National Theatre, Lyttelton Theatre, 26 gennaio-18 maggio 2016

Dopo la protesta a Hollywood di Michael Moore, Spike Lee, Jada Pinkett Smith, George Cloony e di altri personaggi del cinema che hanno per il secondo anno consecutivo deprecato la nomina di soli attori e cineasti bianchi per gli Oscar dell'Academy, ignorando quelli di colore, protesta a cui si sono uniti voci dello spettacolo in UK, fa piacere constatare che il programma del Teatro Nazionale dà dovuto rilievo agli artisti ed alle tematiche di colore.
Infatti la stagione teatrale al National offre due importazioni USA su temi di identità afro-americana: Ma Rainey's Black Bottom di August Wilson, e anglo-africana: Les Blancs di Lorraine Hansberry, la più giovane drammaturga di colore americana, in scena dal 22 marzo.

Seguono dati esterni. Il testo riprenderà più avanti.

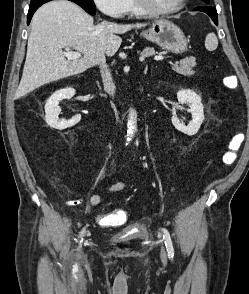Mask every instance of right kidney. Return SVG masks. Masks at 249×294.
<instances>
[{"instance_id":"ca27d5eb","label":"right kidney","mask_w":249,"mask_h":294,"mask_svg":"<svg viewBox=\"0 0 249 294\" xmlns=\"http://www.w3.org/2000/svg\"><path fill=\"white\" fill-rule=\"evenodd\" d=\"M75 95V89L65 88L60 89L53 93L51 97L46 101L45 104V120L46 123L57 130H64L66 128L72 127L81 120V115H75L70 120H60L58 115L61 112L59 103L63 99H70Z\"/></svg>"}]
</instances>
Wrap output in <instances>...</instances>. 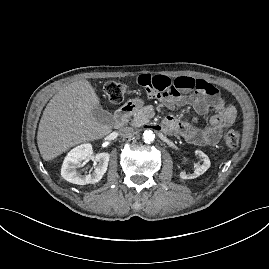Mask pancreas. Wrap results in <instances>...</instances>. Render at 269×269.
Returning a JSON list of instances; mask_svg holds the SVG:
<instances>
[{"label": "pancreas", "instance_id": "cf45deb5", "mask_svg": "<svg viewBox=\"0 0 269 269\" xmlns=\"http://www.w3.org/2000/svg\"><path fill=\"white\" fill-rule=\"evenodd\" d=\"M154 116V111L148 106L140 108L133 118L130 119V125L140 127L146 124Z\"/></svg>", "mask_w": 269, "mask_h": 269}]
</instances>
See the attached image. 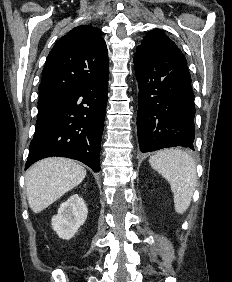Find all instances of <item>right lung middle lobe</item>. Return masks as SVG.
<instances>
[{"label":"right lung middle lobe","mask_w":232,"mask_h":282,"mask_svg":"<svg viewBox=\"0 0 232 282\" xmlns=\"http://www.w3.org/2000/svg\"><path fill=\"white\" fill-rule=\"evenodd\" d=\"M58 100L59 98L51 94L40 95L38 101V117L45 115Z\"/></svg>","instance_id":"1"}]
</instances>
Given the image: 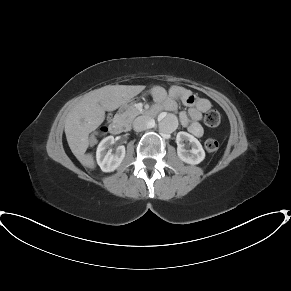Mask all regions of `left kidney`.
<instances>
[{"instance_id": "5707ae66", "label": "left kidney", "mask_w": 291, "mask_h": 291, "mask_svg": "<svg viewBox=\"0 0 291 291\" xmlns=\"http://www.w3.org/2000/svg\"><path fill=\"white\" fill-rule=\"evenodd\" d=\"M186 142H189V144L186 145ZM176 143L177 155L183 162L196 165L204 160L205 151L201 143L193 135L183 131L178 132ZM187 147H191V149L188 150Z\"/></svg>"}]
</instances>
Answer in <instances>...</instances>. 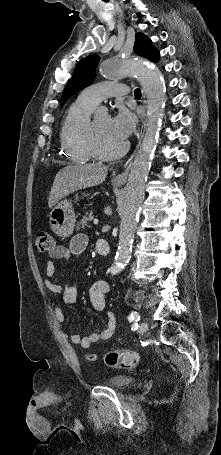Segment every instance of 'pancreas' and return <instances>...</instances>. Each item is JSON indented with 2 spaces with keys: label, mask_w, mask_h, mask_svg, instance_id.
I'll return each instance as SVG.
<instances>
[{
  "label": "pancreas",
  "mask_w": 221,
  "mask_h": 455,
  "mask_svg": "<svg viewBox=\"0 0 221 455\" xmlns=\"http://www.w3.org/2000/svg\"><path fill=\"white\" fill-rule=\"evenodd\" d=\"M93 219V212L86 213L82 219L77 223V229L90 227L89 222Z\"/></svg>",
  "instance_id": "pancreas-1"
}]
</instances>
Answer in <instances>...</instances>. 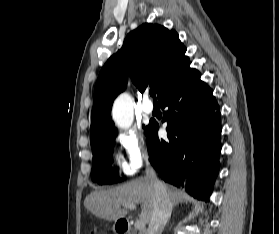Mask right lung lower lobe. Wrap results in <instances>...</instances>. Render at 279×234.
<instances>
[{"label":"right lung lower lobe","instance_id":"98d812e1","mask_svg":"<svg viewBox=\"0 0 279 234\" xmlns=\"http://www.w3.org/2000/svg\"><path fill=\"white\" fill-rule=\"evenodd\" d=\"M188 70L159 98L168 140L158 138L159 125L149 124L150 162L165 181L208 201L219 172L221 118L213 91Z\"/></svg>","mask_w":279,"mask_h":234}]
</instances>
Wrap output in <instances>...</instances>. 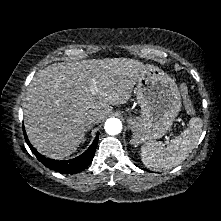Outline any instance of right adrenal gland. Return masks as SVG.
<instances>
[{"instance_id": "1", "label": "right adrenal gland", "mask_w": 221, "mask_h": 221, "mask_svg": "<svg viewBox=\"0 0 221 221\" xmlns=\"http://www.w3.org/2000/svg\"><path fill=\"white\" fill-rule=\"evenodd\" d=\"M88 131H89V128H87V129L85 130L83 142L85 141V135H86V133H87Z\"/></svg>"}]
</instances>
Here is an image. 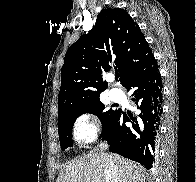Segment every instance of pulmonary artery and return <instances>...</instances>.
<instances>
[{
    "label": "pulmonary artery",
    "instance_id": "obj_1",
    "mask_svg": "<svg viewBox=\"0 0 196 182\" xmlns=\"http://www.w3.org/2000/svg\"><path fill=\"white\" fill-rule=\"evenodd\" d=\"M109 94L114 101H119L122 98V91L118 88H111Z\"/></svg>",
    "mask_w": 196,
    "mask_h": 182
}]
</instances>
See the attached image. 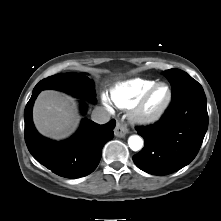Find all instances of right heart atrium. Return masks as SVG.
<instances>
[{"instance_id":"right-heart-atrium-1","label":"right heart atrium","mask_w":221,"mask_h":221,"mask_svg":"<svg viewBox=\"0 0 221 221\" xmlns=\"http://www.w3.org/2000/svg\"><path fill=\"white\" fill-rule=\"evenodd\" d=\"M103 102L105 105L109 106V100H108L107 96H105V95L103 96Z\"/></svg>"}]
</instances>
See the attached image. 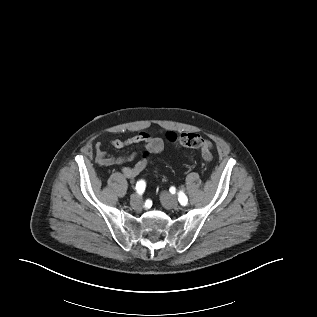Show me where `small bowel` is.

August Wilson (Pittsburgh, USA,1945- 2005) è il primo drammaturgo che con successo ha portato sulle scene di Broadway, Seattle, Boston, Pittsburgh, Chicago, Los Angeles e Washington, la storia, la lingua e la cultura afro-americana. Dal trauma della schiavitù la sua produzione drammaturgica tocca la transizione da cosa a persona in Joe Turner's Come and Gone (1988), la lotta per l'asserzione della propria individualità in Ma Rainey's, il dilemma se abbracciare o rifiutare il proprio passato da schiavo in The Piano Lesson (1990). Il problema di identità e di spinosa adozione dei valori borghesi ricorrono in Fences (1987), mentre nel suo ultimo lavoro Radio Golf (2005) Wilson tratta per la prima volta della classe media borghese nera e pone la domanda se la tradizione afro-americana verrà persa con la piena integrazione.

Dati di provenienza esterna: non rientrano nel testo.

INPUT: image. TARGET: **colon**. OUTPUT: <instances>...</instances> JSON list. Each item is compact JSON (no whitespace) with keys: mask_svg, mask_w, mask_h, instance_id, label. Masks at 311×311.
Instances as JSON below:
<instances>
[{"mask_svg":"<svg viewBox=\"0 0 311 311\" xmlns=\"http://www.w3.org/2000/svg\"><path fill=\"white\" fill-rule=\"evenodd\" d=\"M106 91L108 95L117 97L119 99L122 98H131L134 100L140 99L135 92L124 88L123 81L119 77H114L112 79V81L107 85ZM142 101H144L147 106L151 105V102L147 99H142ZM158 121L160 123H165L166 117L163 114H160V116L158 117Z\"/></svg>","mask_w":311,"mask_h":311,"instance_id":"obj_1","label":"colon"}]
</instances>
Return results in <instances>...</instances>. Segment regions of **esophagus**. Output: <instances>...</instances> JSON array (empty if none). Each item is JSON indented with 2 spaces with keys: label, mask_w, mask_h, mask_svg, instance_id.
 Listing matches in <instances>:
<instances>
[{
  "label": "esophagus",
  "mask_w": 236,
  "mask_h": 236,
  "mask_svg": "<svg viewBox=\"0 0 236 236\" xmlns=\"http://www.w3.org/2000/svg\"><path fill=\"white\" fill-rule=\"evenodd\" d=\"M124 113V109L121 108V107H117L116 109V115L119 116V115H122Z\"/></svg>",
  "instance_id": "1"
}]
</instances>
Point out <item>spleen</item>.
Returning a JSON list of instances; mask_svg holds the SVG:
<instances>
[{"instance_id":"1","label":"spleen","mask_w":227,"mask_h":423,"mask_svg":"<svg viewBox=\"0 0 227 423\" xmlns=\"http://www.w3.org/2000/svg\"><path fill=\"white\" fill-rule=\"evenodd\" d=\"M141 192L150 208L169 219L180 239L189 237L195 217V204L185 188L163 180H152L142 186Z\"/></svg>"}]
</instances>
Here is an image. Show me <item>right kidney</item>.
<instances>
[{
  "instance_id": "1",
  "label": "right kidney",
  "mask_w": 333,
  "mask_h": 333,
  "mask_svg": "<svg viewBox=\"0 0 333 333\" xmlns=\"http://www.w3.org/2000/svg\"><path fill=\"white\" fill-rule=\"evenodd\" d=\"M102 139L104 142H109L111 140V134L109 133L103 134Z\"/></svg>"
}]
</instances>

Ma Rainey's scritto nel 1984 mette in scena la registrazione della canzone Black Bottom, il blues più famoso della cantante Gertrude Rainey (1886-1937) "Madre dei Blues" che adottò e rese popolare la nuova musica derivata dall'incontro dei gridi improvvisati e ripetuti dei campi di cotone, pieni di malinconia e di ironia, con la musica della città. G. Rainey preferì girare con la sua compagnia nel profondo Sud e Wilson mette in scena i presunti dissensi tra lei e il suo trombettista che vorrebbe arrangiare il motivo secondo i nuovi ritmi di jazz provenienti dalle città del Nord. Questo l'argomento portante che in effetti risulta secondario allo scambio di opinioni tra i membri del complesso musicale che dibattono temi di identità afro-americana: che cos'è, in cosa consiste questa identità, come mantenerla, e che comprende temi così pratici tali il come vestirsi o all'opposto il dibattito sul Dio che non aiuta, perché è un Dio bianco. Come si vede temi che già nel 1984 erano presenti nel lavoro di Wilson e che riaffioreranno e saranno dibattuti più a fondo nei suoi lavori futuri. Ma il dono di Wilson è la sua capacità di riprodurre una tradizione orale di cultura afro-americana che trova espressione nel raccontare l'immaginario fantastico e colorato della tradizione e nell'uso del linguaggio popolare. Wilson che ha trovato il suo modo di scrittura dopo aver sentito un blues della cantante Bessie Smith, ha asserito: " Ho sempre pensato che per creare arte dovevo cambiare quel modo (tradizionale) di espressione". "Ora, mi mancava la lingua della strada e volevo preservarla. Mi mancavano quelle persone e le ho create", "potevo sentire la loro musica".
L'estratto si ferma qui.